>>
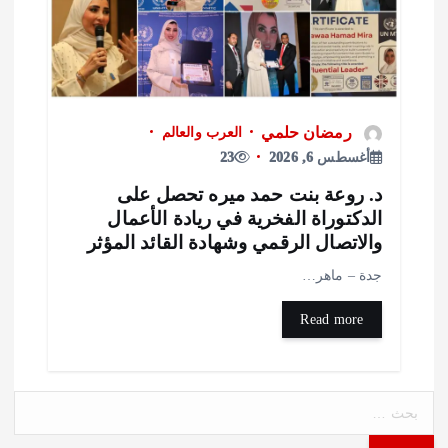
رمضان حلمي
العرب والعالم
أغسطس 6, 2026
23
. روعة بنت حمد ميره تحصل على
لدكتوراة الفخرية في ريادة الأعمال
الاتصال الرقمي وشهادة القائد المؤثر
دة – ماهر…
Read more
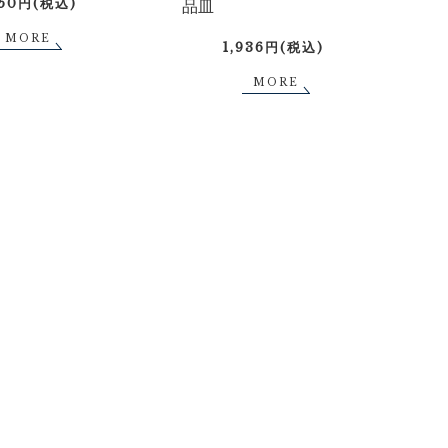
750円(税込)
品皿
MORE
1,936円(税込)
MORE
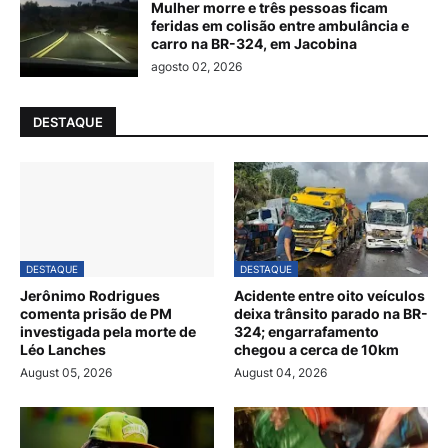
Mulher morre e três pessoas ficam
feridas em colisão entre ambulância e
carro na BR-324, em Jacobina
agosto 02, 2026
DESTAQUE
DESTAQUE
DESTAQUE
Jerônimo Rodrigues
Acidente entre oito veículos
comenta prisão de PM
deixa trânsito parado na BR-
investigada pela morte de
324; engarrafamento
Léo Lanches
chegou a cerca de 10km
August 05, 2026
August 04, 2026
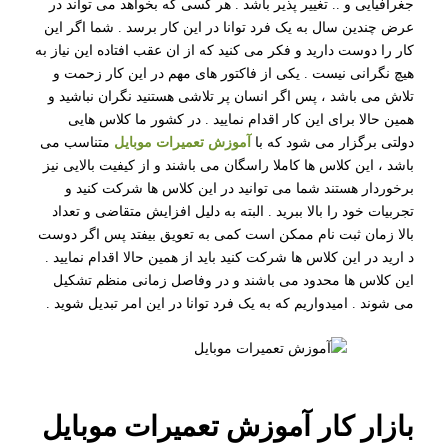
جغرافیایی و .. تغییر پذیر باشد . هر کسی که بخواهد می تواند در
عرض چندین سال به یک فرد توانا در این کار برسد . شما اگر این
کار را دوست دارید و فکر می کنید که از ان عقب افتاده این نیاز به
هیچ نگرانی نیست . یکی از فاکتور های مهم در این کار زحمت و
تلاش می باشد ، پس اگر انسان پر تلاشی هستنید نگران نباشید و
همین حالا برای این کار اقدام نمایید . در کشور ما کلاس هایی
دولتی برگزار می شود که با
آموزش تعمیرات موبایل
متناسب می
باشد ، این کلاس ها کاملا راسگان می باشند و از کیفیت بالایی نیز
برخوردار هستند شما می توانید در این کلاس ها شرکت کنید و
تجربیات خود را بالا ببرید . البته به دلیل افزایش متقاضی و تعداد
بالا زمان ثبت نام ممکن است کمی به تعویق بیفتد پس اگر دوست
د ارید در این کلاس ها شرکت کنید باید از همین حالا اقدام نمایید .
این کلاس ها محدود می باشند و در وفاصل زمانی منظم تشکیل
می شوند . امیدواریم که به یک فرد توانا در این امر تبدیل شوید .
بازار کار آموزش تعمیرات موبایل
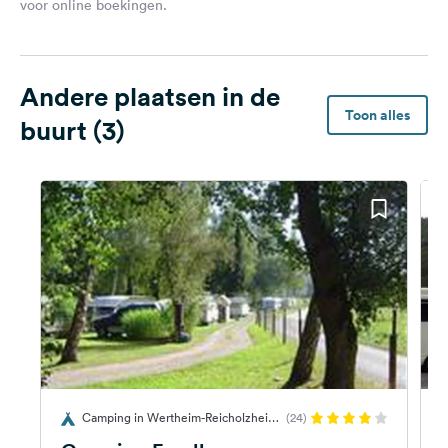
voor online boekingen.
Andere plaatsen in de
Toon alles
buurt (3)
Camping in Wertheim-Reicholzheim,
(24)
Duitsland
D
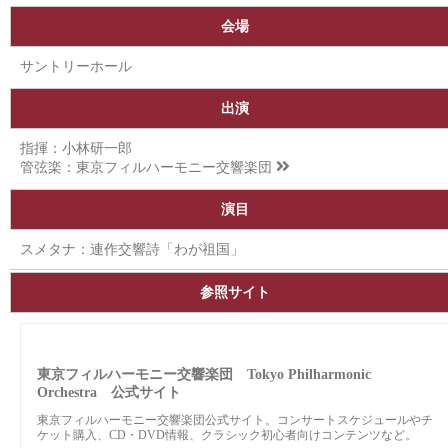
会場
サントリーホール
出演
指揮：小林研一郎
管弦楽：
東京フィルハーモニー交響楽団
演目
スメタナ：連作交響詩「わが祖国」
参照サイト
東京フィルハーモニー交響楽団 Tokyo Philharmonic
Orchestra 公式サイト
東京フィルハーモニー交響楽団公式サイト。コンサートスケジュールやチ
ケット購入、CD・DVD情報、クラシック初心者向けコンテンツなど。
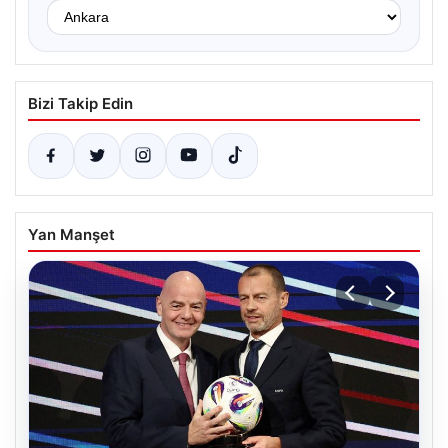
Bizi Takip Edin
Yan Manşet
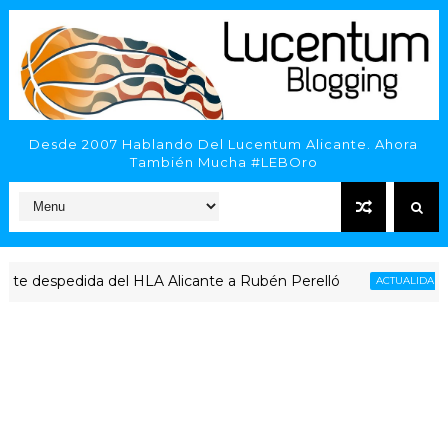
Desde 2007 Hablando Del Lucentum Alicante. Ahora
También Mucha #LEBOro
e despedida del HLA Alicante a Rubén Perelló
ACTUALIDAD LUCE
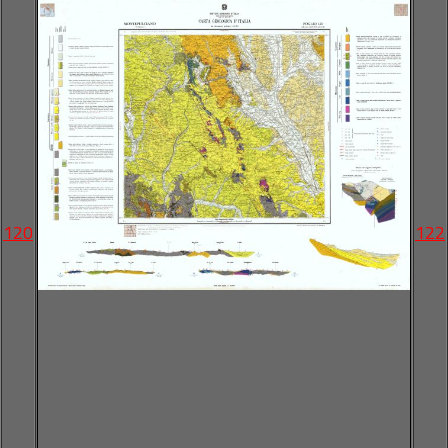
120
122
<<
>>
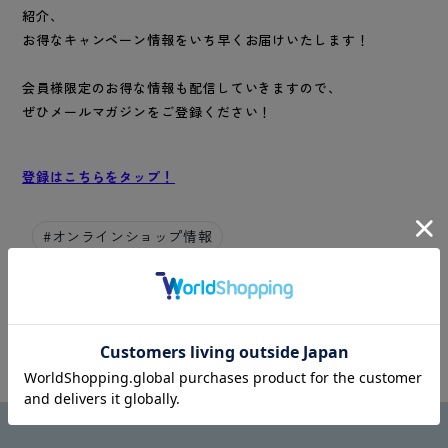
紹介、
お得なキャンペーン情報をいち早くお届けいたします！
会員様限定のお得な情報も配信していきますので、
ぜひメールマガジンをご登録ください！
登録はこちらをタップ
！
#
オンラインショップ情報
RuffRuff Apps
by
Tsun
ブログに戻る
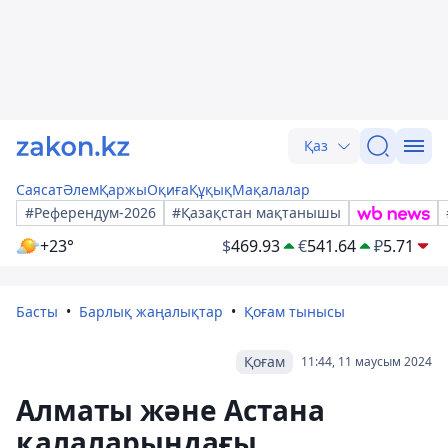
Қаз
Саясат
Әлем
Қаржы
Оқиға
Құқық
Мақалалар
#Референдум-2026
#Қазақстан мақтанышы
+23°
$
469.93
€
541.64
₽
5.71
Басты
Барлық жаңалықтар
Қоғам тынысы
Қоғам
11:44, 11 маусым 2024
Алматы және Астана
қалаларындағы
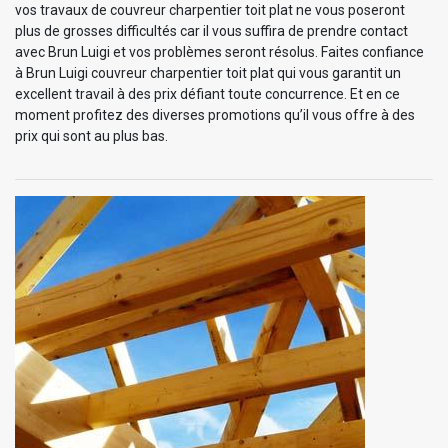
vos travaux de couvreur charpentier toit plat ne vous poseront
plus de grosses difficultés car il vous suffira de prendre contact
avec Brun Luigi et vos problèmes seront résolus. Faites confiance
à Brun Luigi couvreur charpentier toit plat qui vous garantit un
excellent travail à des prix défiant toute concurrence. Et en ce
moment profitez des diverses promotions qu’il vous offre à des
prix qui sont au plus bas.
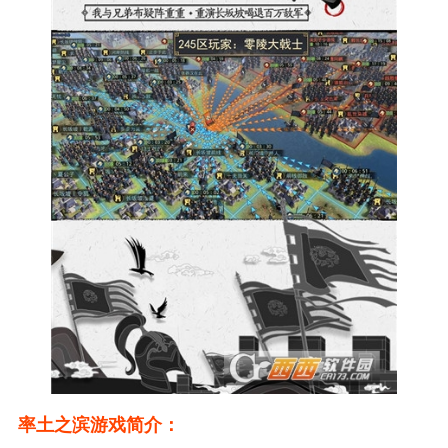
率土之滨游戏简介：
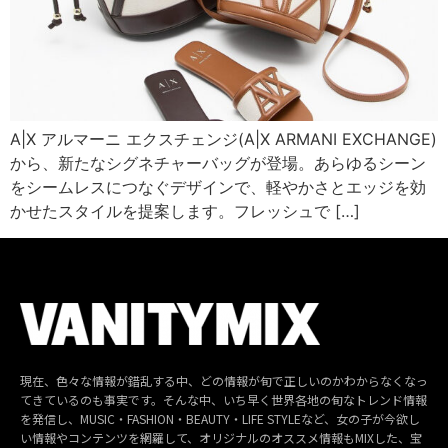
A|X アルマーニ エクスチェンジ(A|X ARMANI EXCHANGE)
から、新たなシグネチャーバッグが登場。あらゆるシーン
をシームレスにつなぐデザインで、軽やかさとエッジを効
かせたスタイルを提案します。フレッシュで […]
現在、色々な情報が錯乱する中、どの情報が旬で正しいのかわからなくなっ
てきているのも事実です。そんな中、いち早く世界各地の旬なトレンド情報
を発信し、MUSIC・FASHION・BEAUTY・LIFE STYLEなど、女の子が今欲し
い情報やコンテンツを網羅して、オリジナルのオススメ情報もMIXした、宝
<<
• _INSTRUCTIONS TO FOLLOW_
When a line in the material includes the word "موبایل", copy it out.

• _RESULT FOR THIS TASK_
آموزش تعمیرات موبایل
بازار کار آموزش تعمیرات موبایل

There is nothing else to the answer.